* THE TASK
Only lines holding the word "spot" are wanted from the records; copy all of them.

Stored items from a collection

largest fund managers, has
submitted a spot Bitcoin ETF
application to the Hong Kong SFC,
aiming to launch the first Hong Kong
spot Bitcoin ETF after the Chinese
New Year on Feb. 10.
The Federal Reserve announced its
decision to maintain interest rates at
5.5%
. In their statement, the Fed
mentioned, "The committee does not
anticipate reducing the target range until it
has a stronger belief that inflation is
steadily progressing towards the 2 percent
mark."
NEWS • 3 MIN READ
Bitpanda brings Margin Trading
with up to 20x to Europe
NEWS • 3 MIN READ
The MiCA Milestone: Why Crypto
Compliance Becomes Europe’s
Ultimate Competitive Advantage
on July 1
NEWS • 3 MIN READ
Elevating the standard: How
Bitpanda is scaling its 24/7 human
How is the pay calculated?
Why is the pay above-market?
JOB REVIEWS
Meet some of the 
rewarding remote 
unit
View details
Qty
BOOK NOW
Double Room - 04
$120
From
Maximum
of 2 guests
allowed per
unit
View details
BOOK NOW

...

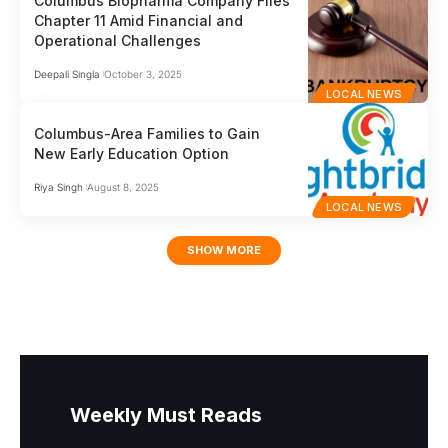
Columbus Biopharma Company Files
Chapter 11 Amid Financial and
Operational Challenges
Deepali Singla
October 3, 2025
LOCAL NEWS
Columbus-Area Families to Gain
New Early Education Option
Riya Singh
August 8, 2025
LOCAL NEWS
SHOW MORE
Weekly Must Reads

* FINISHED TASK
submitted a spot Bitcoin ETF
spot Bitcoin ETF after the Chinese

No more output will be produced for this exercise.